Il senso della storiella – This is the Water, potete trovare la trascrizione in inglese qui, e qui la versione in italiano – era che le realtà più ovvie sono spesso anche le più difficili da vedere, proprio perché ci siamo immersi, un po’ come i pesci nell’acqua. È in questo senso che si inserisce il ruolo di una buona educazione, che va oltre la prima impressione e ci insegna a capire a cosa e come pensare:
“Ad essere un po’ meno arrogante. Ad avere un po’ più di consapevolezza critica di me stesso e delle mie certezze. Perché viene fuori che una percentuale enorme delle cose di cui io tendo ad essere automaticamente certo, è totalmente sbaglia o illusoria”.
È vero, Wallace pronunciò questo discorso davanti agli studenti di liberal arts, ossia prevalentemente studenti di materie artistiche o umanistiche – ma non credo stesse escludendo la scienza dal radar. Anzi credo fosse consapevole del fatto che la curiosità applicata alla scienza sia la ricetta che ha spinto l’umanità verso l’evoluzione. In fondo è proprio questa la funzione della scienza: darci un metodo per distinguere ciò che sembra corretto da ciò che lo è davvero, un metodo che ci aiuti ad andare oltre il senso comune, per liberarci dalle superstizioni e donarci il processo rigoroso che fa di un’ipotesi una legge. La Terra sembra piatta, ma non lo è. Sembra il centro dell’universo, ma non lo è.
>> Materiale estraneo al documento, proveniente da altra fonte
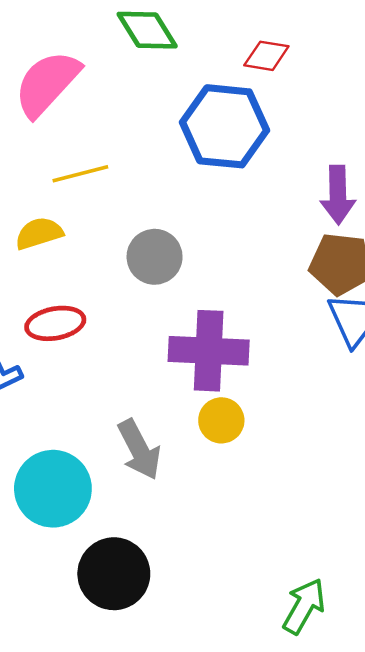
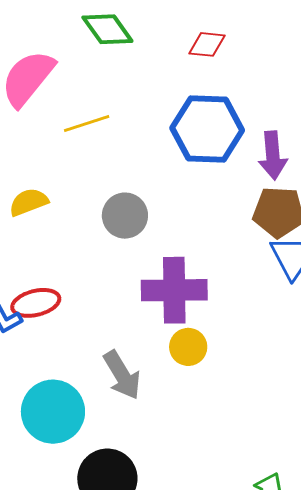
blue hexagon: (224, 126) -> (207, 129), moved
yellow line: (80, 174) -> (87, 123), moved
red ellipse: (55, 323) -> (36, 303), moved

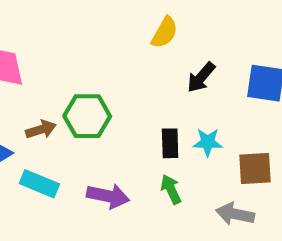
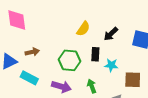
yellow semicircle: (165, 32) -> (83, 29), moved
green hexagon: (87, 116) -> (70, 60), moved
black rectangle: (170, 143) -> (95, 54), moved

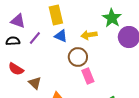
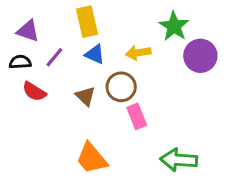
red semicircle: (16, 69) -> (34, 91), moved
brown triangle: (35, 83) -> (85, 96), moved

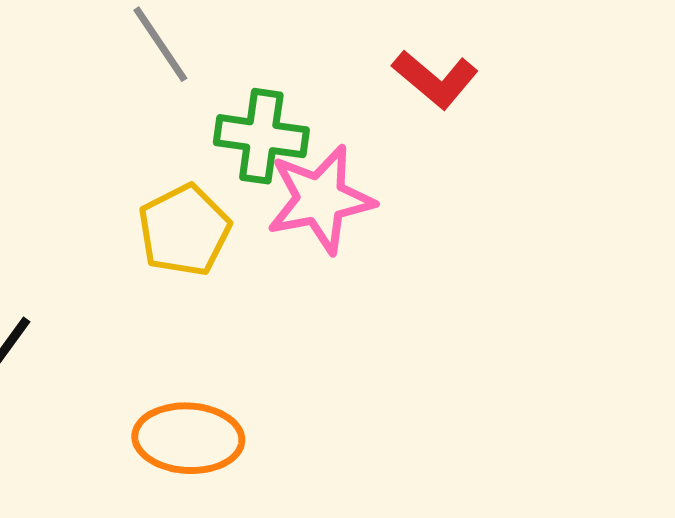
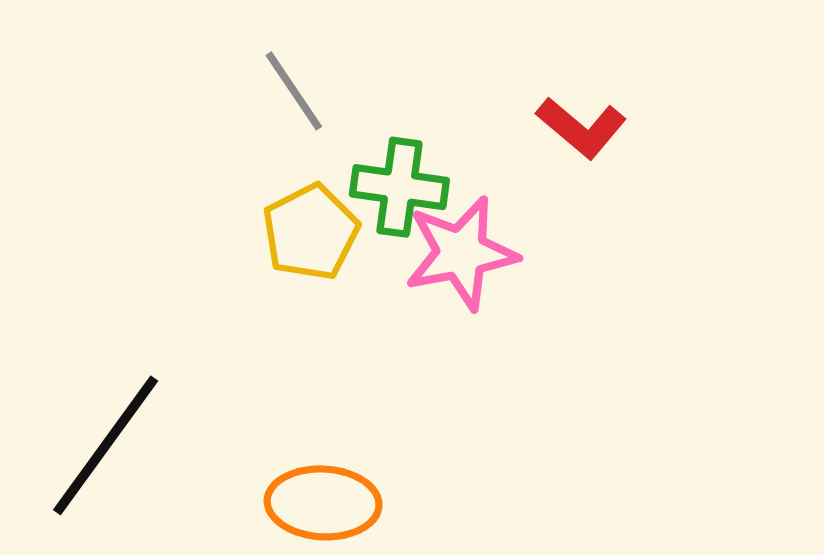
yellow pentagon: (184, 230) -> (311, 232), moved

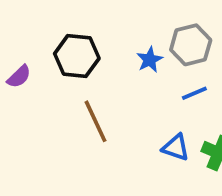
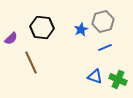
brown line: (96, 121) -> (31, 62), moved

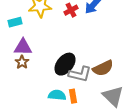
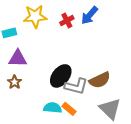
brown star: (22, 62) -> (15, 82), moved
orange rectangle: (73, 96) -> (69, 109), turned -40

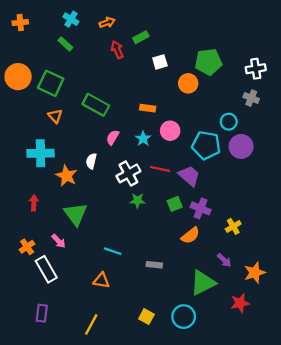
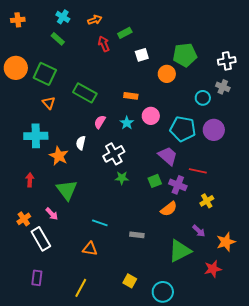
cyan circle: (229, 122) -> (203, 98), moved
red line: (160, 169) -> (198, 171), moved
cyan circle: (184, 317) -> (163, 292), moved

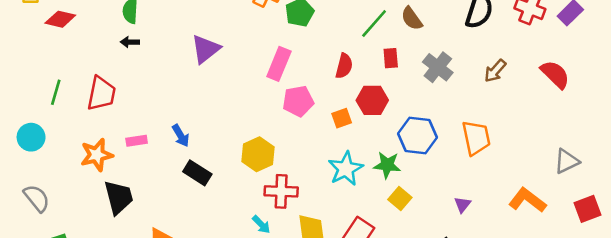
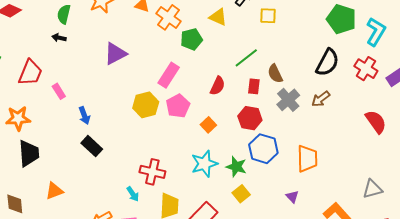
brown semicircle: (412, 19) -> (275, 74), moved
brown arrow: (495, 71) -> (321, 99), moved
red hexagon: (372, 100) -> (250, 118), moved
pink pentagon: (298, 101) -> (178, 106), turned -30
orange square: (342, 118) -> (208, 125), turned -35
pink rectangle: (137, 141) -> (59, 91), moved, turned 56
yellow hexagon: (258, 154) -> (146, 105), moved
purple triangle: (462, 205) -> (292, 197), moved, turned -32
Gli scienziati, contrariamente a quanto si pensi, non si reputano depositari di una conoscenza perfetta ed esclusiva. Sono tanto rigorosi i metodi di applicazione quanto flessibile e malleabile la capacità di elaborare le informazioni. Una sorta di impalcatura munita di contromisure per impedire l’autoinganno e circoscrivere l’errore. Come diceva Bertolt Brecht “lo scopo della scienza non è quello di aprire le porte ad una saggezza infinita, ma di mettere un limite all’infinito errore”.